6-week-old female BALB/c mice (n=20) provided by the Laboratory Animal Center of Yangzhou University were intranasally inoculated with the H1N1 subtype SIV strain JS285 at the dosage of 105.0EID50. Every 5 infected mice were humanely euthanized on 1, 3, 5 and 7 days post inoculation (dpi), and the lungs were collected to serve as experimental samples for verifying the detection accuracy of the duplex RRT-PCR method as compared with traditional virus isolation. The animal experiment protocol was approved by Jiangsu Province Administrative Committee for Laboratory Animals (approved NO. SYXK-SU-2017-0044), and complied with the guidelines of Jiangsu laboratory animal welfare and ethics of Jiangsu Administrative Committee of Laboratory Animals.

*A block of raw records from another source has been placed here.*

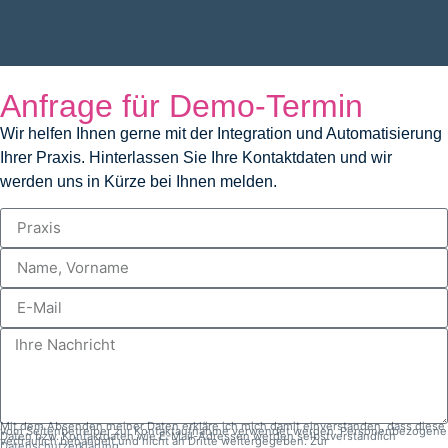
Anfrage für Demo-Termin
Wir helfen Ihnen gerne mit der Integration und Automatisierung
Ihrer Praxis. Hinterlassen Sie Ihre Kontaktdaten und wir
werden uns in Kürze bei Ihnen melden.
Mit dem Absenden meiner Daten erkläre ich mich damit einverstanden, dass diese
vom Seitenbetreiber zur Kontaktaufnahme verwendet werden. Personenbezogene
Daten bzw. Kontaktdaten wie E-Mail-Adressen werden selbstverständlich
vertraulich behandelt und nicht an Dritte weitergegeben. Zur
Datenschutzerklärung
.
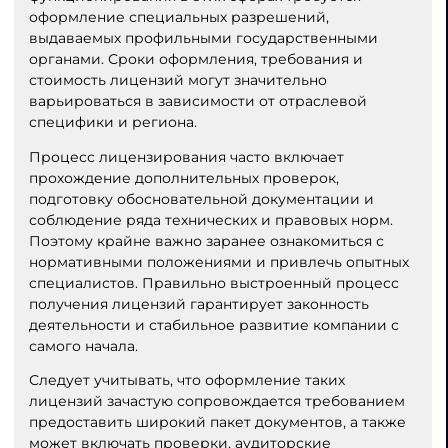
оформление специальных разрешений,
выдаваемых профильными государственными
органами. Сроки оформления, требования и
стоимость лицензий могут значительно
варьироваться в зависимости от отраслевой
специфики и региона.
Процесс лицензирования часто включает
прохождение дополнительных проверок,
подготовку обосновательной документации и
соблюдение ряда технических и правовых норм.
Поэтому крайне важно заранее ознакомиться с
нормативными положениями и привлечь опытных
специалистов. Правильно выстроенный процесс
получения лицензий гарантирует законность
деятельности и стабильное развитие компании с
самого начала.
Следует учитывать, что оформление таких
лицензий зачастую сопровождается требованием
предоставить широкий пакет документов, а также
может включать проверки, аудиторские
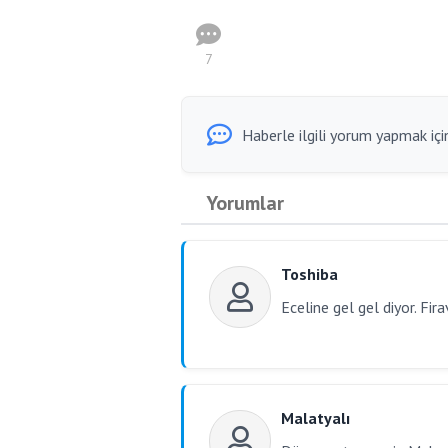
7
Haberle ilgili yorum yapmak için
Yorumlar
Toshiba
Eceline gel gel diyor. Fir
Malatyalı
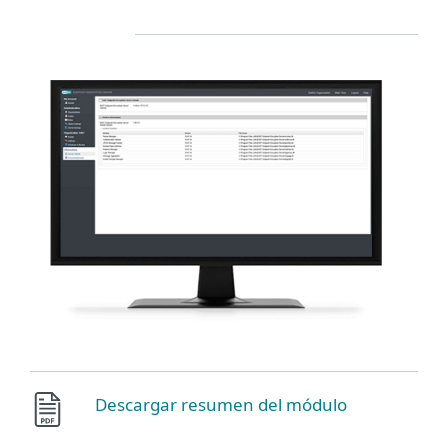
Descargar resumen del módulo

Application of RRT-PCR in SIV epidemiological surveillance

Swine nasal swabs collecting from some slaughter-house in Jiangsu province monthly from October to December, 2019 were treated as the clinical specimen to test the application of the duplex RRT-PCR method in pathogenic surveillance. These swabs immersing in dulbecco’s modified eagle medium (DMEM) were packaged appropriately on ice and transported to the laboratory as soon as possible.

Virus isolation

Homogenated mice lung tissues and filtered swine nasal swabs were inoculated into the allantoic cavities of 9-day-old SPF embryonated chicken eggs. After incubation of 96h, the allantoic fluid were collected for hemagglutinin (HA) assay to determine the potential presence of SIV. And the subtype of the HA positive samples were defined by sequencing of the PCR amplicons with primers according to Hoffman et al.20

RNA extraction

An EASY spin tissue/cell RNA rapid extraction kit (Yuanpinghao, Beijing, China) was used to extract RNA. According to the manufacturer’s instructions, RNA was prepared from 350μL virus cultures or specimens, and eluted with 30μL DEPC treated water.